Je ne peux pas te faire de promesse de ce genre, car je ne sais pas s’il n’est pas déjà trop tard pour moi.
»

Elle pencha légèrement la tête pour observer Sydonnie, et se surpris quand elle rajouta quelque chose à sa tirade. Secouant la tête à la remarque de Sydonnie sur leur possible moment gâché par tout ça.

Tout ce que je peux dire, c’est que quand je suis avec toi, je suis un peu moins certaine que tout est déjà perdu. Car j’ai envie de vivre d’autres moment, même aussi triste que celui-ci. J’ai envie d’avoir d’autres discussions, j’ai envie de te voir sourire, j’ai envie de voir des choses nouvelles, j’ai envie de croire que peut-être, je me trompe. Cela ne représente surement rien pour toi, les élucubrations d’une petite comtesse. Mais pour moi, ce genre de pensée est nouvelle. J’espère l’explorer encore. »

De l’espoir ? C’était ridicule. Rien ne pouvait allez mieux. Rien. Tant que l’homme serait en vie. Car l’homme était mauvais par nature. Que ce soit par la main des dieux ou sa propre volonté, il s’était enraciné dans le mal. Et elle, elle avait une occasion de le détruire. Oui c’est ce qu’elle voulait, ce que la bête tapie en elle l’encourageait à faire depuis des années.
Pourtant elle n’avait pas menti. Sydonnie, d’une manière ou d’une autre arrivait à faire diminuer ce bruit ambiant de haine et de conviction pour laisser émerger des pensées différentes, faibles, presque éphémères, mais bien réelles. Cela la terrorisait, elle s’en rendait compte à présent. Mais pour une fois, cette peur, elle ne voulait pas l’expulser, pas la transformer en colère. Juste voulait-elle la comprendre. Comprendre pourquoi. Pourquoi la femme qui aurait dû haïr le monde autant qu’elle, nourrir ses convictions et damner l’humanité. Qui possédait une noirceur aussi profonde que la sienne. Pourquoi elle parmi tous les autres parvenait à la faire douter. Même en désaccord avec ses paroles, même convaincues de la voir se tromper, elle doutait en sa présence.
Y avait-il vraiment quelque chose à sauver dans l’humanité ? Y avait-il vraiment une chose à sauver dans cette pitoyable créature nommée Irène ?

Viens ! » Dit-elle en se relevant, aidant Sydonnie à faire de même.

Elle l’entraina vers le bord de l’eau en la tirant par la main, un sourire aux lèvres. Malgré leur échange lourd de sens, elle se sentait plus légère. Elles firent face à l’océan infini.

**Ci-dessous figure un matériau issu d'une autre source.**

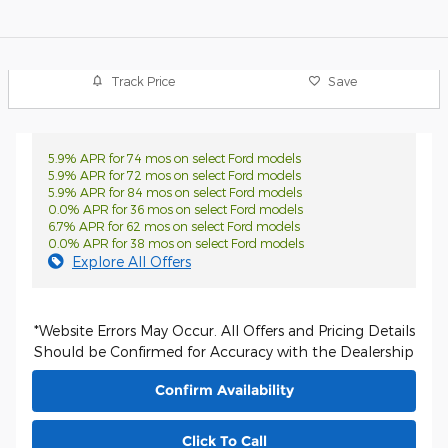
Track Price
Save
5.9% APR for 74 mos on select Ford models
5.9% APR for 72 mos on select Ford models
5.9% APR for 84 mos on select Ford models
0.0% APR for 36 mos on select Ford models
6.7% APR for 62 mos on select Ford models
0.0% APR for 38 mos on select Ford models
Explore All Offers
*Website Errors May Occur. All Offers and Pricing Details
Should be Confirmed for Accuracy with the Dealership
Confirm Availability
Click To Call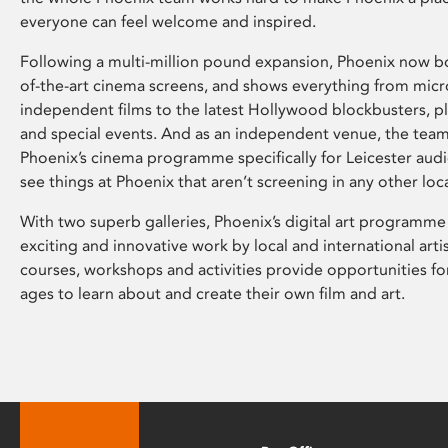
everyone can feel welcome and inspired.
Following a multi-million pound expansion, Phoenix now bo
of-the-art cinema screens, and shows everything from mic
independent films to the latest Hollywood blockbusters, plu
and special events. And as an independent venue, the tea
Phoenix’s cinema programme specifically for Leicester audi
see things at Phoenix that aren’t screening in any other loc
With two superb galleries, Phoenix’s digital art programme
exciting and innovative work by local and international arti
courses, workshops and activities provide opportunities for
ages to learn about and create their own film and art.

Crie avec moi Sydonnie. Crie pour montrer à ceux qui sont là-haut qu’il y a encore des gens en vie ici-bas. Crie pour te révolter, pour montrer qu’on se bat encore pour vivre. Crions ! »

Elle serra les doigts de Sydonnie qu’elle gardait entre les siens. Elle se sentait plus forte ainsi. Elle hurla. Un cri presque animal, venant du fond de son être. Elle hurla sa peur, sa tristesse, sa haine. Elle hurla pour ses espoirs, elle hurla pour son mari, pour son enfance détruite, pour Jehan et Flore qui l’abandonnaient, elle hurla pour ce jeune soldat qu’elle avait tuée de peur qu’il la rende heureuse. Elle hurla pour l’égoïste Roland et l’enfant perdu de Sydonnie. Elle hurla pour cette cité qu’elle détestait tant. Elle hurla pour ce monde qu’elle croyait perdu. Elle hurla, parce qu’avec Sydonnie, elles n’arrivaient plus à pleurer. Elle avait envie de hurler, et de voir ce qui restait après tout ça.

Le silence ou du moins le bruit des vagues finit par reprendre ses droits et à imposer son ambiance. Irène inspirait profondément pour reprendre de l’air. Elle serrait toujours la main de Sydonnie, mais plus faiblement pour qu’elle puisse ôter ses doigts à sa guise, sans pour autant prendre cette décision pour elle.

Tu es libre ce soir ? J’aimerais te montrer un endroit, et m’occuper de ton dos par la même occasion. Loin de l’esplanade, c’est promis. Mais j’amènerais une ou deux bonnes bouteilles quand même. »

Elle se demanda pourquoi elle faisait ça. Pourquoi montrer cet endroit à Sydonnie. Elle en avait envie. Envie de la revoir. Envie de douter encore.